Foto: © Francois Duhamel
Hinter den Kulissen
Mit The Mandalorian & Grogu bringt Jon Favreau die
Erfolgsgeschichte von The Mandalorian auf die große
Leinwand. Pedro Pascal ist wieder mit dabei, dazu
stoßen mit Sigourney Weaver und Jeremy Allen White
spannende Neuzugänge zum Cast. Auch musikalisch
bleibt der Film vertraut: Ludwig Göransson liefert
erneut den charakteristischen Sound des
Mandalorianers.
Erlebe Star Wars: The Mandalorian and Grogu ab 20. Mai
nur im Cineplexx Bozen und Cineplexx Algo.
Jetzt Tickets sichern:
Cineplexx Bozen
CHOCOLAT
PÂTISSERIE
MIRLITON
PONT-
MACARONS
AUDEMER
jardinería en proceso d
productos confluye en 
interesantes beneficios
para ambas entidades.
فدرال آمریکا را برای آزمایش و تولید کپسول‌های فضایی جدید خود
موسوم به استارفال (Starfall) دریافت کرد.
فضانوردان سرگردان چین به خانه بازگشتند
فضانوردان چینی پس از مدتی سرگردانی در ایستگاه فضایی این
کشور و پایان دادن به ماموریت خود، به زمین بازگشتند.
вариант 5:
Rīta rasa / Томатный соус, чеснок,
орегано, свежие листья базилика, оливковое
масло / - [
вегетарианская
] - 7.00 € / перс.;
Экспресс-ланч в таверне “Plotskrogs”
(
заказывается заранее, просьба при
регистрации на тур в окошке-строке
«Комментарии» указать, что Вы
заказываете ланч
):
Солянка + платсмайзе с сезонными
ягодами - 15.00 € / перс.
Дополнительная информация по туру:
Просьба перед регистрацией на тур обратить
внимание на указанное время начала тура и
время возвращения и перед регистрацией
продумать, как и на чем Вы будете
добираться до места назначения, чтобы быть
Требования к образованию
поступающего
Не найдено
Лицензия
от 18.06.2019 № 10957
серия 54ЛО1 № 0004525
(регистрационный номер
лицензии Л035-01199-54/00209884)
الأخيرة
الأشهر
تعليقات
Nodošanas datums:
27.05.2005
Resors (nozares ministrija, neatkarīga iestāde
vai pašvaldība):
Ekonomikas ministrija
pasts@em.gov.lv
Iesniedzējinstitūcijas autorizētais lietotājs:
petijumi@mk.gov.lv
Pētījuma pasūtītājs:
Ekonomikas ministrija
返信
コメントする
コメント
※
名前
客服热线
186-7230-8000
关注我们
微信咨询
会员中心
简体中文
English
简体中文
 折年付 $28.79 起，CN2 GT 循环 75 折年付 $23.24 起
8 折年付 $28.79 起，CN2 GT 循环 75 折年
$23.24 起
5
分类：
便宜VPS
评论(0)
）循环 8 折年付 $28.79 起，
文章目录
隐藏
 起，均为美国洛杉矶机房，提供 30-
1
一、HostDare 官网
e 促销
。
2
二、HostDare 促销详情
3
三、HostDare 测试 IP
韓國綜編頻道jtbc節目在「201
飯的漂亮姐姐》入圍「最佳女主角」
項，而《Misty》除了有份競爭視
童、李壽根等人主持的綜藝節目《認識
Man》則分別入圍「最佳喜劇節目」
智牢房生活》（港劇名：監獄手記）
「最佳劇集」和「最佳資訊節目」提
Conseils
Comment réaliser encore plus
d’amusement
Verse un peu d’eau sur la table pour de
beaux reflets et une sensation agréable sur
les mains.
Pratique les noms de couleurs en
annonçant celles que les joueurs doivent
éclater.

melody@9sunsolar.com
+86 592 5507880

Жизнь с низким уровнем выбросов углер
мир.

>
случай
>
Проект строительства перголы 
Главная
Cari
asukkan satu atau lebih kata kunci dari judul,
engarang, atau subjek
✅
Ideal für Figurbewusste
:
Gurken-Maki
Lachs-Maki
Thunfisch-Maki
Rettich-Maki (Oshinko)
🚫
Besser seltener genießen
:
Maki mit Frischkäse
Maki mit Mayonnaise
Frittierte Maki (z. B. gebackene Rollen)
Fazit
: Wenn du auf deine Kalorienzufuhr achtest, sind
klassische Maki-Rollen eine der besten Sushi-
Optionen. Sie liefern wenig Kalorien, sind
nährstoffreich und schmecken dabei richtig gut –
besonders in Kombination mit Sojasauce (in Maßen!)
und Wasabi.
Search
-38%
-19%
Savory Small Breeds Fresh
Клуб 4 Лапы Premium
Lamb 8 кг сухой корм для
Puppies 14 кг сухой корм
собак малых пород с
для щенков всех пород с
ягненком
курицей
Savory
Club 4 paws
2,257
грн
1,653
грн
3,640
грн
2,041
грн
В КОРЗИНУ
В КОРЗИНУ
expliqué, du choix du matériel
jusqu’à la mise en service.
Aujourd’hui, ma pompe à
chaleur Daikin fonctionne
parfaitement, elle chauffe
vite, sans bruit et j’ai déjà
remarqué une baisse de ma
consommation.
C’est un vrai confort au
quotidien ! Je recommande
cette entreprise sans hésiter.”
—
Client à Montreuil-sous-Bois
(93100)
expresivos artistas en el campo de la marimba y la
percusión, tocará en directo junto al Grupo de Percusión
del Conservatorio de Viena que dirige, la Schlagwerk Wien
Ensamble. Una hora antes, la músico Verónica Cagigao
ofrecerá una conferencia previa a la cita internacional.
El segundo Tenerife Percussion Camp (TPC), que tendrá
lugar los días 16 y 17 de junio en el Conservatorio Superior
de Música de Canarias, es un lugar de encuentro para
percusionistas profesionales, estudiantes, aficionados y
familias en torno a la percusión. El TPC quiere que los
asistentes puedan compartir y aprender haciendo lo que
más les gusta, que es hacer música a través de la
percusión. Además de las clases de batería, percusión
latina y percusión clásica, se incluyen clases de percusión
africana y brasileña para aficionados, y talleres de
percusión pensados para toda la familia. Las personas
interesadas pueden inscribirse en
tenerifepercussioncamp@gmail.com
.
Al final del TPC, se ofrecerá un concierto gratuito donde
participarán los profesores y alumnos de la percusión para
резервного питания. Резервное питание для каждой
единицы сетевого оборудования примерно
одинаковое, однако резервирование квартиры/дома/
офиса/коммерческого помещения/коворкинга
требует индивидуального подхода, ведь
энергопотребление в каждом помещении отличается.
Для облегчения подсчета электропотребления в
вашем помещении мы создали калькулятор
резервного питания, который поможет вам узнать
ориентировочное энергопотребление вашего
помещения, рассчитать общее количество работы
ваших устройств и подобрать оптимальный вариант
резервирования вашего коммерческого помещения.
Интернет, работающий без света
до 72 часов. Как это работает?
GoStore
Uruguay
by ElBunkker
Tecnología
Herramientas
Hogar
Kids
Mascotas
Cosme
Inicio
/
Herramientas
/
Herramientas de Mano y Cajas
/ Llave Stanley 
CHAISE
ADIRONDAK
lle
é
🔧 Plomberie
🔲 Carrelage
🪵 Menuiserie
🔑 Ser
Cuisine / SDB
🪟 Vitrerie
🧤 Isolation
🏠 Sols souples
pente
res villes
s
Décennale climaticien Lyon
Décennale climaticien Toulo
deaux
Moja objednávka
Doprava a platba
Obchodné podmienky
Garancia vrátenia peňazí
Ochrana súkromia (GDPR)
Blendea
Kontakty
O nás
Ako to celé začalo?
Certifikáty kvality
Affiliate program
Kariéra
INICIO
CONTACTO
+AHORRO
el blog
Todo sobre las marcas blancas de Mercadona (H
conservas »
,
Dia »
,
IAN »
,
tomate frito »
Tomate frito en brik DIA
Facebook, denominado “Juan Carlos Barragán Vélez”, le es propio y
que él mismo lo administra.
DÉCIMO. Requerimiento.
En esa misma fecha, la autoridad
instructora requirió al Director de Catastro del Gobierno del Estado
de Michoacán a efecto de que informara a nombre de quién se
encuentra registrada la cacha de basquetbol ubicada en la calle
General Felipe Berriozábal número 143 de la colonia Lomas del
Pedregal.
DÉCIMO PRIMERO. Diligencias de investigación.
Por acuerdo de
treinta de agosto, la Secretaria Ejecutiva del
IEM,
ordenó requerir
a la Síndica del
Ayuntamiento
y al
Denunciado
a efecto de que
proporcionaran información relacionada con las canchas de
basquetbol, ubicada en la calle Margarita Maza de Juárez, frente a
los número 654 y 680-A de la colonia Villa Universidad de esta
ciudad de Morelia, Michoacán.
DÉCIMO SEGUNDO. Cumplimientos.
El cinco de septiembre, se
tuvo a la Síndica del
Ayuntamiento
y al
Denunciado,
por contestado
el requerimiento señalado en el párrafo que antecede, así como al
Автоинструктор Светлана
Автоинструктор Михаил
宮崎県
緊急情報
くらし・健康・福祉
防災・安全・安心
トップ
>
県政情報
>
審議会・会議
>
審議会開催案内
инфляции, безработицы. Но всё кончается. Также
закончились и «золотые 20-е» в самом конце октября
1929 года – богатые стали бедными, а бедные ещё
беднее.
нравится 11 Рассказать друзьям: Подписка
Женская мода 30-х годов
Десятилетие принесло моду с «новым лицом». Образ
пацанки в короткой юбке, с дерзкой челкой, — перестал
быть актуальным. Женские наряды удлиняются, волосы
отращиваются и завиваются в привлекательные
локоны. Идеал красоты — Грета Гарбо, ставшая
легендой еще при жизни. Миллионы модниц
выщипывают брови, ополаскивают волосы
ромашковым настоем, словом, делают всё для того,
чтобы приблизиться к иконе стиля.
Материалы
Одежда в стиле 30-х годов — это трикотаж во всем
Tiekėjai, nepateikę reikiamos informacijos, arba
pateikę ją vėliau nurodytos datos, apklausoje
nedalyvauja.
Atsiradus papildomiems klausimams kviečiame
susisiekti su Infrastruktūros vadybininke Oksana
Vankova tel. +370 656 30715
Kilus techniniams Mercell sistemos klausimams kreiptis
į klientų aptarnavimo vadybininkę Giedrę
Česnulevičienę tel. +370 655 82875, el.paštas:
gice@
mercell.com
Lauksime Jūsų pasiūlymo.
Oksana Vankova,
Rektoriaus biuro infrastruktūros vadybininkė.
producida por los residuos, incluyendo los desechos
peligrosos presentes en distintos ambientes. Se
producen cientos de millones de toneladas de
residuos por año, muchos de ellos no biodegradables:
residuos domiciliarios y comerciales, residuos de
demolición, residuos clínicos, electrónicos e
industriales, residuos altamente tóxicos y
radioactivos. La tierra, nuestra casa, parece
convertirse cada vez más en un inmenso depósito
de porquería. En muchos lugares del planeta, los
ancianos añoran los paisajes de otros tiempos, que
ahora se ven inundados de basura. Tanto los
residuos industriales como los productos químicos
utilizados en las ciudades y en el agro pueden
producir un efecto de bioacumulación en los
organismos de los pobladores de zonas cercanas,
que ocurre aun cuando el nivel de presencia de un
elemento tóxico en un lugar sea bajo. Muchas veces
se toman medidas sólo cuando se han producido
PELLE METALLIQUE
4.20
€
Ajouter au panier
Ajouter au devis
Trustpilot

■ **What you have to do**
For each line of the entries that holds the word "calle", pull that line out.

■ **Reply**
encuentra registrada la cacha de basquetbol ubicada en la calle
basquetbol, ubicada en la calle Margarita Maza de Juárez, frente a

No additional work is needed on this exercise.